[Opening Record excerpts section]
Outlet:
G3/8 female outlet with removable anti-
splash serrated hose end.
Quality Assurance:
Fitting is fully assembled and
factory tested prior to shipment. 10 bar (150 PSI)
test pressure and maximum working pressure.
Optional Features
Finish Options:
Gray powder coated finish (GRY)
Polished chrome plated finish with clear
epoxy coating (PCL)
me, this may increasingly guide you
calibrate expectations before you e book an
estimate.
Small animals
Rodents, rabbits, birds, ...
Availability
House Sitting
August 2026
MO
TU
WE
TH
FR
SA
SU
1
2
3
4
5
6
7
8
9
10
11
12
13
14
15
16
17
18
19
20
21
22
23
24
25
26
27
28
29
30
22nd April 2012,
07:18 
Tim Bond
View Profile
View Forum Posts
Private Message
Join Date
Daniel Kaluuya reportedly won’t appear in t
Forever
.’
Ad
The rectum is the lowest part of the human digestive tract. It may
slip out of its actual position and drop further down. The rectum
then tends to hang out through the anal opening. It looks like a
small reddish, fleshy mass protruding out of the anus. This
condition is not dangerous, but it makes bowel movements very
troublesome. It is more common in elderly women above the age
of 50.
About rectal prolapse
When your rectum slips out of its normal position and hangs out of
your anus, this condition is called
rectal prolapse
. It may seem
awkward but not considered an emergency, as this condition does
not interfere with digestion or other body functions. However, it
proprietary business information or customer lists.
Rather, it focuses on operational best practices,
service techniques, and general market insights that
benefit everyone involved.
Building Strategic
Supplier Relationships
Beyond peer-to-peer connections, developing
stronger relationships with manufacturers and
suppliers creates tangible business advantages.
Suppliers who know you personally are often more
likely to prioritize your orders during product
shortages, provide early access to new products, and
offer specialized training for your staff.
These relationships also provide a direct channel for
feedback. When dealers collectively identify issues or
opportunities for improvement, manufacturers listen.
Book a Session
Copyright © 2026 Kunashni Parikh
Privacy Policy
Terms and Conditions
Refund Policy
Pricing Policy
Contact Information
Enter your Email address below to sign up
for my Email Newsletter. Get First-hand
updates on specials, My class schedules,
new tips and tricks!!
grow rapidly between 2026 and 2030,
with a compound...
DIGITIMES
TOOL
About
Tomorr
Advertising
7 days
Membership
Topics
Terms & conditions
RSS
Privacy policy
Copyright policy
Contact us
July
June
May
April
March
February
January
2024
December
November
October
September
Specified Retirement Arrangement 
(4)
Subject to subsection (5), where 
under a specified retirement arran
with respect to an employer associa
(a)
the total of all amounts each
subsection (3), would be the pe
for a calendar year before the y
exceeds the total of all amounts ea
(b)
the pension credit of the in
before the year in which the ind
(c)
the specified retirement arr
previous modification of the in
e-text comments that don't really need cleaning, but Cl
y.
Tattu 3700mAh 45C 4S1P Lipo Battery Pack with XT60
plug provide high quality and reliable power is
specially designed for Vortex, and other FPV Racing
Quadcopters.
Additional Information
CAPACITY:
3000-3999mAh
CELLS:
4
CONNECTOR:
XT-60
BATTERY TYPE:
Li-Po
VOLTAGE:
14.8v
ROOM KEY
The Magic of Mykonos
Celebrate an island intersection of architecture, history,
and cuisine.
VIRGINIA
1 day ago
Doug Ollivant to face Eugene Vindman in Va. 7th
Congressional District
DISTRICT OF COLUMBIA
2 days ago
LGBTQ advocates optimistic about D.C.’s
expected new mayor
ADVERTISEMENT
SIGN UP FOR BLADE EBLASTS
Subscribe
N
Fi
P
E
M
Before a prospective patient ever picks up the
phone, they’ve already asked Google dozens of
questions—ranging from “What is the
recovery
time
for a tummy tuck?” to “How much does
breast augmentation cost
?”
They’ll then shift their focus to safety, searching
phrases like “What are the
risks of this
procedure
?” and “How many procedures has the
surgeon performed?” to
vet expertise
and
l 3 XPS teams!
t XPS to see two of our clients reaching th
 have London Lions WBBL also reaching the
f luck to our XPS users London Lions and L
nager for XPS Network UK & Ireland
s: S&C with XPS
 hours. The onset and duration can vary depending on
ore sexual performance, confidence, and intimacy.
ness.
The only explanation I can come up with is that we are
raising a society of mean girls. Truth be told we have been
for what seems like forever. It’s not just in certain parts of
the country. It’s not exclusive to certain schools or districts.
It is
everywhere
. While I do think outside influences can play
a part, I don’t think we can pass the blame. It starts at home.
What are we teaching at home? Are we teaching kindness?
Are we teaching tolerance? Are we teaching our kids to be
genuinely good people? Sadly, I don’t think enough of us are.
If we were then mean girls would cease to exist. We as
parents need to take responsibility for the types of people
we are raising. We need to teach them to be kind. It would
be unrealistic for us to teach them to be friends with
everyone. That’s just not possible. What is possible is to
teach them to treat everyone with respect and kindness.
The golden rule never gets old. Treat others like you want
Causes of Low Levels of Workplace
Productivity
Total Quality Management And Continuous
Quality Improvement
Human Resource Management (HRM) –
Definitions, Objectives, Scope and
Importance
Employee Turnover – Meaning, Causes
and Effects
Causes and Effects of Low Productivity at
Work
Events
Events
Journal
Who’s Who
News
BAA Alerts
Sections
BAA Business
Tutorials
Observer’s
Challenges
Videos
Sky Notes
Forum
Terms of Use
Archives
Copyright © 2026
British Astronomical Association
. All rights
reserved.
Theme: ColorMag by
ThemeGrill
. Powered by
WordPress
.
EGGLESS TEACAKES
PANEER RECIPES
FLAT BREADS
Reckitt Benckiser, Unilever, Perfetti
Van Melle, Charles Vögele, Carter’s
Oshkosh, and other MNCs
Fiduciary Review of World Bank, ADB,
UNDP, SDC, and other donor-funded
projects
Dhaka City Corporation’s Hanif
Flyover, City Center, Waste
[Closing Record excerpts section]
Return only the part of the records above that opens with the line containing "hours. The onset" and closes with the line containing "everyone. That’s just", ends included.

## Reply:
 hours. The onset and duration can vary depending on
ore sexual performance, confidence, and intimacy.
ness.
The only explanation I can come up with is that we are
raising a society of mean girls. Truth be told we have been
for what seems like forever. It’s not just in certain parts of
the country. It’s not exclusive to certain schools or districts.
It is
everywhere
. While I do think outside influences can play
a part, I don’t think we can pass the blame. It starts at home.
What are we teaching at home? Are we teaching kindness?
Are we teaching tolerance? Are we teaching our kids to be
genuinely good people? Sadly, I don’t think enough of us are.
If we were then mean girls would cease to exist. We as
parents need to take responsibility for the types of people
we are raising. We need to teach them to be kind. It would
be unrealistic for us to teach them to be friends with
everyone. That’s just not possible. What is possible is to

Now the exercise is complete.